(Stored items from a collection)
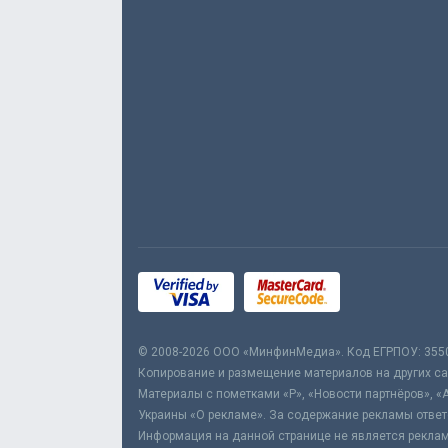
© 2008-2026 ООО «МинфинМедиа». Код ЕГРПОУ: 355
Копирование и размещение материалов на других сай
Материалы с пометками «Р», «Новости партнёров», «
Украины «О рекламе». За содержание рекламы ответ
Информация на данной странице не является реклам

▶ **WHAT IS BEING ASKED**
None of the pictures belongs in the answer, but all the entries must be repeated exactly.

▶ **REPLY TO THE TASK**
© 2008-2026 ООО «МинфинМедиа». Код ЕГРПОУ: 355
Копирование и размещение материалов на других сай
Материалы с пометками «Р», «Новости партнёров», «
Украины «О рекламе». За содержание рекламы ответ
Информация на данной странице не является реклам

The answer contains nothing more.